Issues & Overview Maximizing The Effectiveness Of Arbitration

Monday, August 1, 2005 - 01:00

Steven C . Bennett

For institutions interested in making use of arbitration, the first step is
to do a thorough review of the costs and benefits of arbitration. Arbitration is
not a panacea, and what may work for one institution's problems may not work in
a different setting.

To ensure that an arbitration mechanism is most likely to be enforceable, an
institution should attempt to make the arbitration system fair and equitable
under the circumstances. Thus, although none of the following specific features
are absolutely required, an institution may wish to consider:

1. Clear notice: The arbitration provision may be prominently featured in the
agreement (bold, capitals, underline) or may be prominently set out against the
other provisions (first, last or some special heading).

2. Clear waiver of rights: The arbitration provision may clearly state the
rights that the individual is giving up in arbitration. The rights waived
generally include, at a minimum, the right to jury trial and ordinary rights of
appeal. Other, specific rights (such as statutory rights) may also be expressly

3. Clear consent: The individual's consent to the arbitration provision may
be separately gathered (as by initials at the point of the agreement calling for
arbitration). With on-line contracts, a separate click on an icon (such as "I
agree," or "I consent") may be used.

4. Reasonable fees: The institution may offer to pay the cost of arbitration,
or may otherwise ensure that the individual's obligation to pay filing fees and
administrative costs of arbitration does not become prohibitively burdensome.

5. Neutral arbitrator: The arbitrator may be chosen from a pool that is not
biased in favor of the institution, using a procedure that gives the individual
some role in the selection of the arbitrator.

6. Fair procedures: The arbitration process may include reasonable ability
for both sides to gather evidence and present their positions.
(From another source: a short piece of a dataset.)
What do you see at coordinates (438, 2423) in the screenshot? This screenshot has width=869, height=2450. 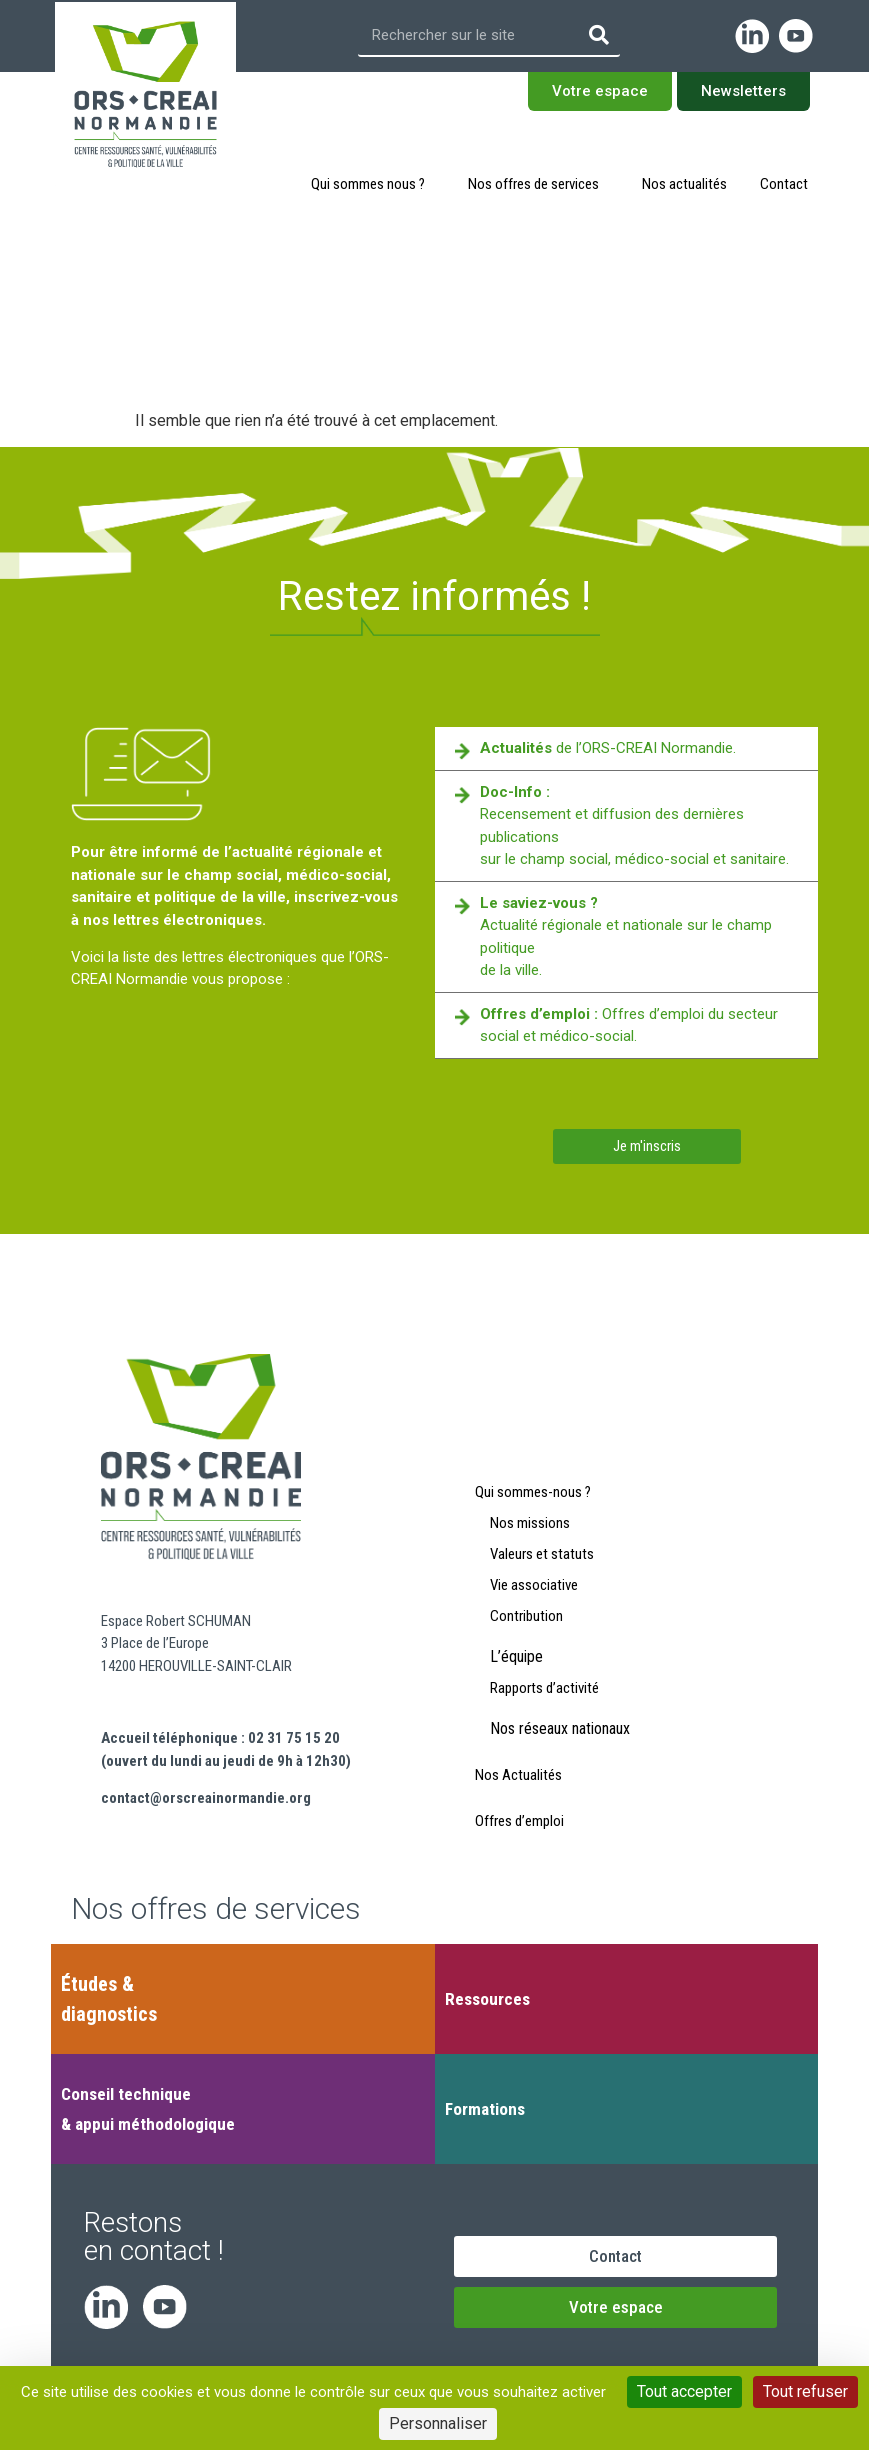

Often, merely
providing that the arbitrator retains discretion to adopt procedures necessary
to establish a fair result will suffice.

7. Fair limits on remedies: The arbitration provision may limit the remedial
power of the arbitrator, but limitations that conflict with statutory rights may
be viewed with particular concern.

8. Balanced application: Although an institution may reserve the right to
institute proceedings against the individual in court (versus an arbitration
system), the reasons for the different treatment, and the reasonable nature of
the treatment, should be apparent.

9. Severability: An arbitration clause may provide that, if some portion of
the arbitration system is held to be unenforceable, the remaining portions of
the system will nevertheless be enforced.

Model arbitration systems are available, and may either be used wholesale by
an institution, or may be used as the basis for adapting an arbitration system
to the particular needs of the institution.